Pacific Islands Economic Partnerships: Beyond the Aid Narrative


The economic relationship between Australia, New Zealand, and Pacific Island nations typically gets framed through an aid and development lens. That misses the increasingly important commercial dimensions that are reshaping regional economic ties.

Remittances from Pacific Islanders working in Australia and New Zealand total more than $2.1 billion annually—significantly exceeding official development assistance to the region. This money flows directly to households without the overhead costs or political complications of government aid programs. The RSE (Recognised Seasonal Employer) scheme in New Zealand and Australia’s seasonal worker program have created established labour migration pathways that benefit both sending and receiving countries.

These labour programs generate second-order economic effects. Samoan workers returning from New Zealand vineyard work are establishing agricultural businesses using skills and capital accumulated overseas. Tongan construction workers who spent seasons in Queensland are now bidding on infrastructure projects at home funded by international development banks. The knowledge transfer runs both ways.

Telecommunications infrastructure represents a significant Australian commercial interest in the region. After successfully pushing back against Huawei’s involvement in undersea cable projects, Australian companies have secured contracts for Pacific connectivity infrastructure.
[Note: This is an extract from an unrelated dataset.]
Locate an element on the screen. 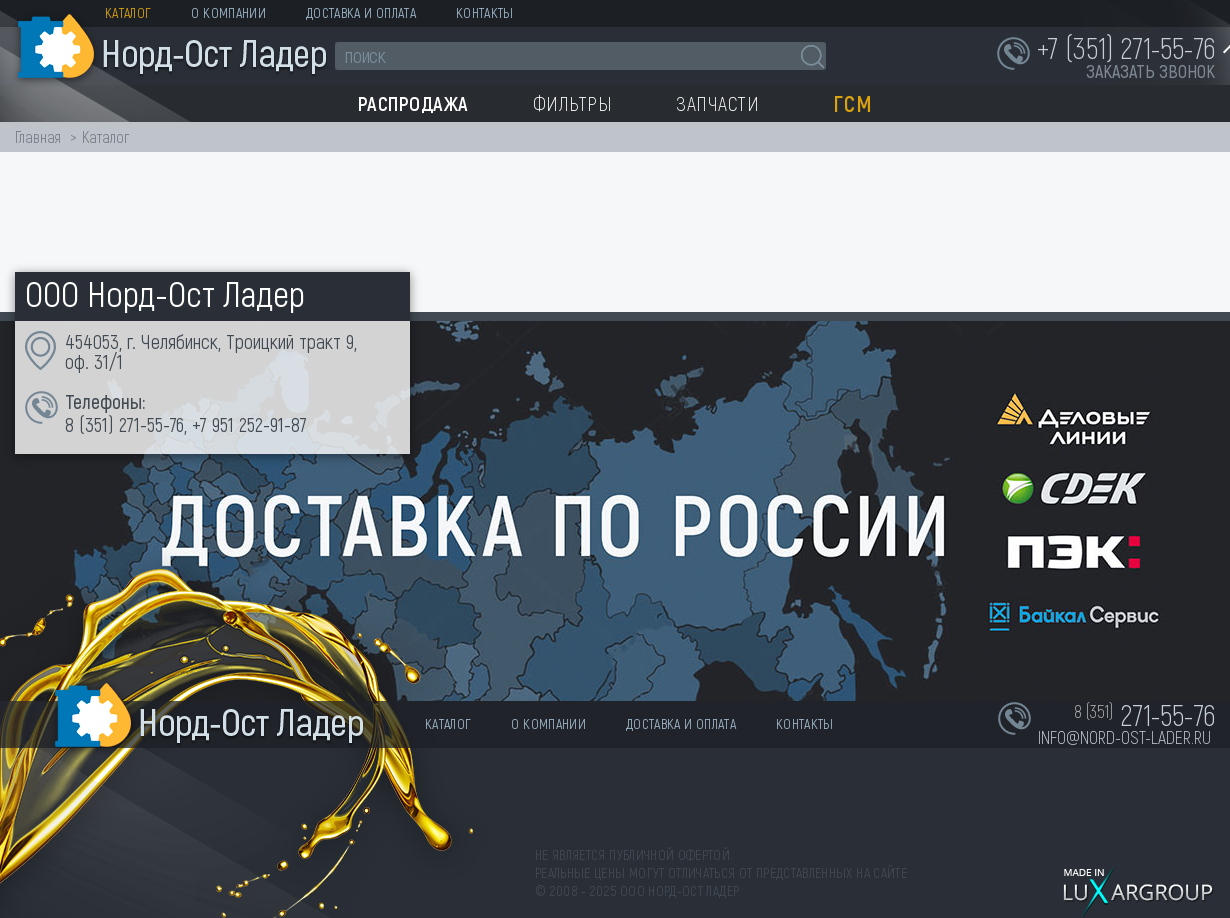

This is aid-funded, but the commercial beneficiaries are Australian telecommunications firms and the strategic benefit accrues to Australian security interests.

Fishing rights generate substantial revenue for several Pacific nations. Tuna fishing license fees paid by foreign fleets (including Australian and New Zealand operators) brought in over $500 million for Pacific Island states in 2024. This isn’t aid—it’s payment for access to resources. The tension is that Pacific nations consistently argue they’re not capturing enough value from their fisheries resources.

Tourism creates complex interdependencies. Fiji received more than 180,000 Australian visitors and 75,000 New Zealand visitors in 2024, making both countries crucial to Fiji’s tourism economy. But when Fiji Airways and Virgin Australia compete on the Sydney-Nadi route, it’s pure commercial competition with no development assistance dimension.

Education services represent a growing export for both Australia and New Zealand. Pacific Island students studying at Australian and New Zealand universities contribute hundreds of millions in fee revenue. Some of this is scholarship-funded, but an increasing proportion are full-fee-paying students. Whether this represents a brain drain or investment in regional human capital depends on whether graduates return home—and the data suggests most don’t.

Climate adaptation creates new economic relationships. Australian engineering firms are winning contracts for cyclone-resistant infrastructure projects, while New Zealand companies are providing climate risk assessment services. Much of this is funded by climate finance, but the commercial expertise is being delivered by private sector firms.

The geopolitical dimension has intensified commercial engagement. Australia’s Pacific Step-up policy has directed more development finance to the region, but it’s explicitly designed to counter Chinese influence. New Zealand’s Reset with the Pacific similarly blends development assistance with strategic objectives. This means projects are often selected for geopolitical value rather than pure economic merit.

Mining represents the most contentious economic frontier. Papua New Guinea’s resource sector generates substantial revenue but also creates environmental damage and social disruption. Bougainville’s planned independence referendum hinges partly on future mining revenues. Australian companies are major players, creating both opportunity and political complexity.

Digital infrastructure is emerging as the next frontier. Satellite internet services from providers like Starlink are beginning to reach remote Pacific communities, potentially bypassing the slow rollout of terrestrial infrastructure. This could accelerate digital service delivery but may also disrupt existing telecommunications providers.

What’s often missing from these economic relationships is genuine partnership structures where Pacific nations hold equity and decision-making power rather than just receiving payments for access to resources or receiving aid. The Pacific Islands Forum trade agreement (PACER Plus) was supposed to address this but has been ratified by only a handful of Pacific nations due to concerns it primarily benefits Australia and New Zealand.

The COVID-19 pandemic revealed the fragility of Pacific economies dependent on tourism and labour migration. When borders closed, remittances dropped sharply and tourism revenue disappeared. The recovery has been uneven—Fiji is approaching pre-pandemic visitor numbers while some smaller nations remain well below 2019 levels.

Looking ahead, climate change will force a rethinking of economic relationships in the Pacific. Some low-lying nations face existential threats from sea level rise. Whether this leads to managed migration agreements, massive infrastructure investment, or some combination remains to be determined.

The economic relationship between Australia, New Zealand, and the Pacific is evolving from a primarily aid-based model toward something more complex. It’s not yet a relationship of equals, but it’s also no longer a simple donor-recipient dynamic. Getting this right matters for both economic and strategic reasons.